[Air-l] Deleting Online Predators Act, MySpace and a plea for help
halavais at gmail.com
Thu Jun 1 14:42:49 PDT 2006
> Well put, danah. I am interested in the fact that this message didn't
> inspire any responses to the list or discussion.
In answer to the direct, rather than the meta-, question:
I suspect many of us see this as an issue of activism rather than
research. I disagree with such an assessment. The support for this
comes from a base of voters who are frightened by the behaviors made
visible through MySpace, and that basic fear is exacerbated by
fear-mongering in (and by) the news media. Especially at this stage,
the more effective response is not lobbying, but rather (as danah
suggests) making your voice heard in the press and studying the ways
in which MySpace and social networking is used by students.
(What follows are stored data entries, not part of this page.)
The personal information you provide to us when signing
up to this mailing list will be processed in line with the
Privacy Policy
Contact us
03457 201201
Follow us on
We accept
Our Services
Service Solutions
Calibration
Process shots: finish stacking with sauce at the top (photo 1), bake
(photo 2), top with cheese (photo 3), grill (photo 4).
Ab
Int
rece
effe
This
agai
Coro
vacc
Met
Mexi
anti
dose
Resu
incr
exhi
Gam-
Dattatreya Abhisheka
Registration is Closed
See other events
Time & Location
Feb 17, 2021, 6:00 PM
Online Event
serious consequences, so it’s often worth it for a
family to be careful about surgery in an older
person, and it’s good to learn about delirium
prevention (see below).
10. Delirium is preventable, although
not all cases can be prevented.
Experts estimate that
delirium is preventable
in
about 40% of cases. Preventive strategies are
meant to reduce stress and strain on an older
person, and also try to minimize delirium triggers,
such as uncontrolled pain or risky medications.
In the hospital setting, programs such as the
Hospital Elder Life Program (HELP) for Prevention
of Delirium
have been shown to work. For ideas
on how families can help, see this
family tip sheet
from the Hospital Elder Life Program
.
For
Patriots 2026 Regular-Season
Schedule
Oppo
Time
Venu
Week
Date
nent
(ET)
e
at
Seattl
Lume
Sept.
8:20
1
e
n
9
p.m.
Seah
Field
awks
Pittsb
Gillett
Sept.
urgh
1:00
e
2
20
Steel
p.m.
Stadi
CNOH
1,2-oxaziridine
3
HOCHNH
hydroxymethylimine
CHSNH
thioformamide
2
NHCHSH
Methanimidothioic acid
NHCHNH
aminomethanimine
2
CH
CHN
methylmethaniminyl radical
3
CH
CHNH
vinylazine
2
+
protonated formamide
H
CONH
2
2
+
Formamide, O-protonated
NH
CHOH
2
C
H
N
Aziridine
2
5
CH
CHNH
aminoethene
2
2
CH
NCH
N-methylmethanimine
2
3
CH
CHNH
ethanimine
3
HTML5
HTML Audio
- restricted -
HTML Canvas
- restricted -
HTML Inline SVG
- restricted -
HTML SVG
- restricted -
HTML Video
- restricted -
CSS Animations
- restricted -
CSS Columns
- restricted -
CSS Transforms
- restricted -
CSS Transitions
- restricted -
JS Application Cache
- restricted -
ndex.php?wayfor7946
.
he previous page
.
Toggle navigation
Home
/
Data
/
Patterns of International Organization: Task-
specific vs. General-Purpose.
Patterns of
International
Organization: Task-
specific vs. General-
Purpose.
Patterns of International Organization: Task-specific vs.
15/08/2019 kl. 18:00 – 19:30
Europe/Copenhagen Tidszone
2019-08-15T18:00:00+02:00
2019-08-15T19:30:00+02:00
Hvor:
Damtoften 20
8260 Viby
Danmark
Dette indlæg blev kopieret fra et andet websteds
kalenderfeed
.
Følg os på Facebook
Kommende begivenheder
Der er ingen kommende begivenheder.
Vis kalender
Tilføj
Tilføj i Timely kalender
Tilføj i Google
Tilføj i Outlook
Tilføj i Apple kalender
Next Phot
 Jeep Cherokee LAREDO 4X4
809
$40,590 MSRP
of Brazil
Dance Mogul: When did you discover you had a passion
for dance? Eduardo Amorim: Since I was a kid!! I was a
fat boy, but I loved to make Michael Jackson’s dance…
A clear demonstration of the benefits of such systems to students,
especially for educational purposes, would have, I think, the most
significant impact on the debate. Certainly, on its face, the bill
seems to curtail what we might think of as the freedom of our
children. But the supporters of the bill represent constituencies that
do not recognize the same set of freedoms as many of us do. If
research were to show that exposure to MySpace led to better
performance in school--or at least no worse performance in school--I
think this would put a bit of a crimp on the whole thing, if it
actually makes any progress in the Congress.
My bet, however, is that the only traction intended is in the mid-term
elections, and DOPA will quietly evaporate once the elections are
over. Issues of net neutrality seem a bit more pressing at the moment.
// This email is
// [X] assumed public and may be blogged / forwarded.
// [ ] assumed to be private, please ask before redistributing.